The report says there is "broad agreement" that tourists, as beneficiaries of mixed-use infrastructure, need to contribute financially to tourism infrastructure and asset upkeep.
"Ideally at the same time, tourists would contribute to the broader social and economic impacts of tourism on local infrastructure. The magnitude of this task is difficult for councils. Councils must adhere to externally imposed lending restrictions, and manage rates to affordable levels, while balancing a range of issues including environmental regeneration, climate adaptation, water quality, and population growth to name a few.
"Councils are generally already doing well, and can fund the costs of operating, maintaining, and replacing existing tourism related infrastructure. However, the burden of covering these costs is often borne entirely by ratepayers due to there being no easy collection point for charging."

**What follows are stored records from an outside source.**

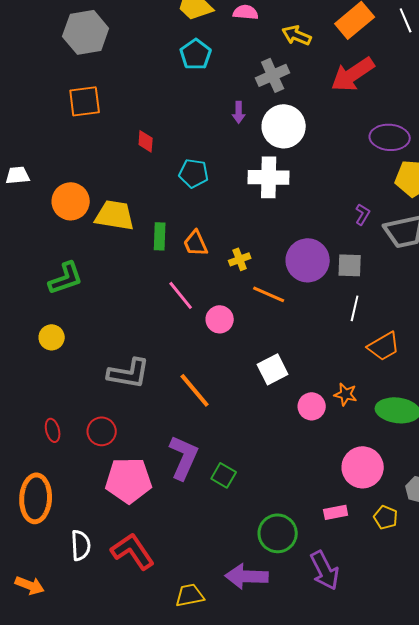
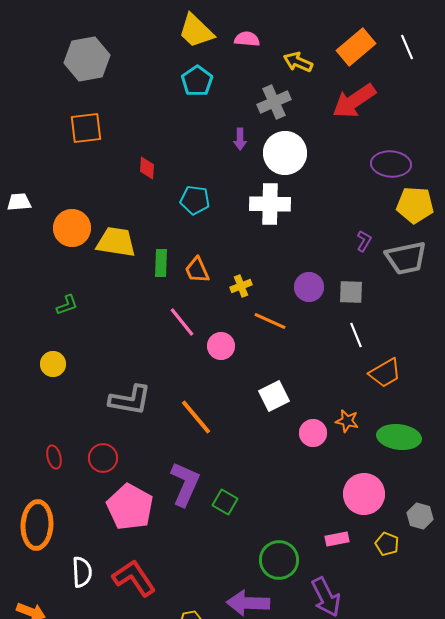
purple circle: (308, 260) -> (309, 287), size x0.7
green L-shape: (66, 278) -> (67, 305), size x0.6
white line: (355, 308) -> (356, 335), turned -35
pink pentagon: (129, 480) -> (130, 507), turned 30

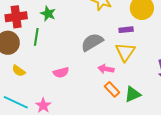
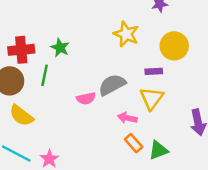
yellow semicircle: (19, 71) -> (21, 116), size x1.5
pink semicircle: (61, 73) -> (86, 98), moved

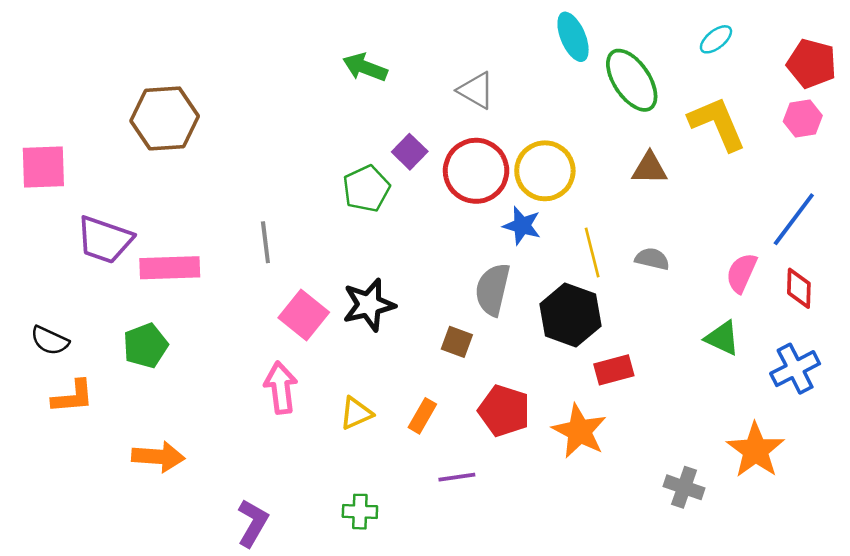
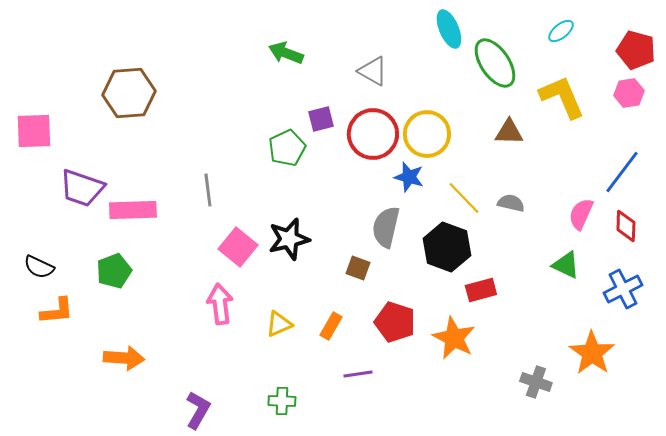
purple square: (410, 152) -> (321, 119), turned 32
yellow line: (592, 252) -> (464, 198), turned -30

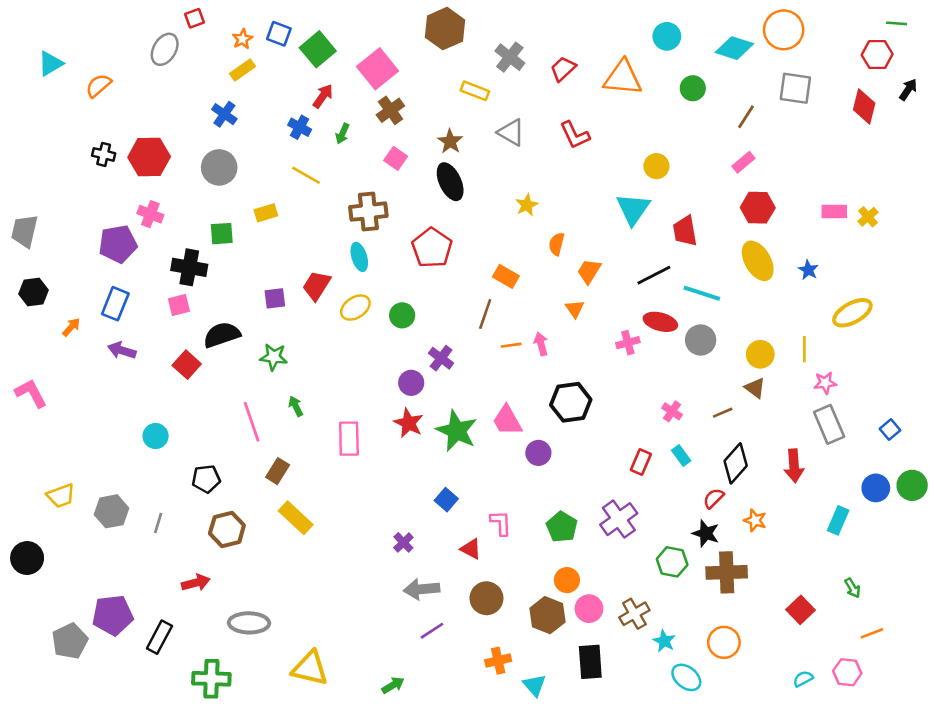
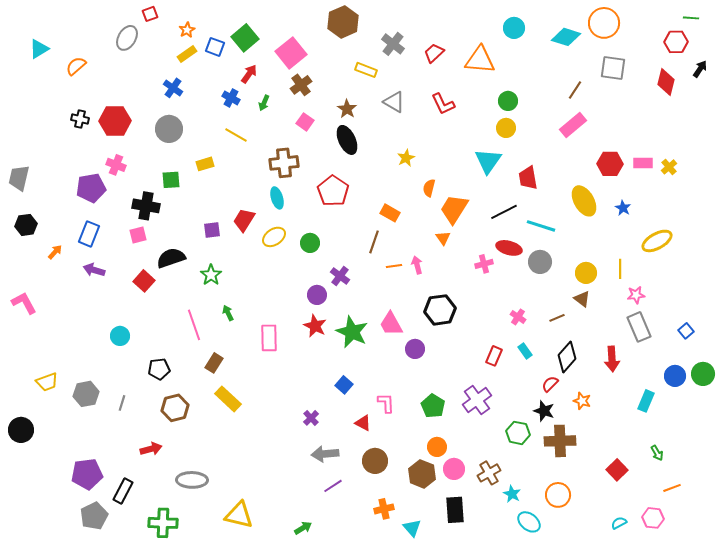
blue square: (279, 34) -> (215, 47), moved
green circle: (693, 88) -> (508, 101), moved
pink rectangle: (743, 162) -> (573, 125), size x1.5
red hexagon: (758, 208) -> (610, 164), moved
orange trapezoid: (589, 271) -> (454, 209), size x1.5
green star: (274, 357) -> (211, 275), turned 30
gray pentagon: (70, 641) -> (94, 516), moved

"Politicians are gaslighting New Zealanders when they say that tourists don't already cover the costs of their visit. We don't have a revenue shortfall with tourist taxation in New Zealand, but we do have an allocation and reinvestment problem because politicians treat the sector like the goose with golden eggs." – James Doolan, Hotel Council
The Morrison Low report points to local government’s desire to consider the wider economic issue of tourism infrastructure with costs not limited strictly to funding and operating, prompting novel proposals such as Queenstown Lakes visitor levy in the form of a bed tax – initially backed by Government, until Covid hit. "For other councils, without significant visitor bed nights for example or where a public toilet is in the middle of nowhere, the user-funding mechanism may be much harder to design," it says. "Wider costs compensating for the environmental impacts tourism might impose are difficult to extract with funding tools."
Hotel Council Aotearoa strategic director James Doolan says local and central government are working together on ways to impose even more taxes and charges on tourists and tourism businesses, without improving the experience. "It's an extraordinary way to kick an industry still down after Covid-related border closures and lockdowns," he says.
"Regulators have turned down repeated requests from Hotel Council Aotearoa and other industry groups to come together and discuss tourism sector funding in an open and transparent manner, including researching tourism taxation levels and best practice overseas.
"The orchestrated call for bed taxes ignores the fact that overseas destinations usually have sales taxes that are much lower than New Zealand’s 15 percent GST. Central government took almost $3.8 billion in GST from tourism in the year before Covid, but failed to properly share that windfall with local authorities or make adequate reinvestment into tourism infrastructure.
"Instead, tourism tax earnings disappear amongst general government spending. Politicians are gaslighting New Zealanders when they say that tourists don't already cover the costs of their visit. We don't have a revenue shortfall with tourist taxation in New Zealand, but we do have an allocation and reinvestment problem because politicians treat the sector like the goose with golden eggs."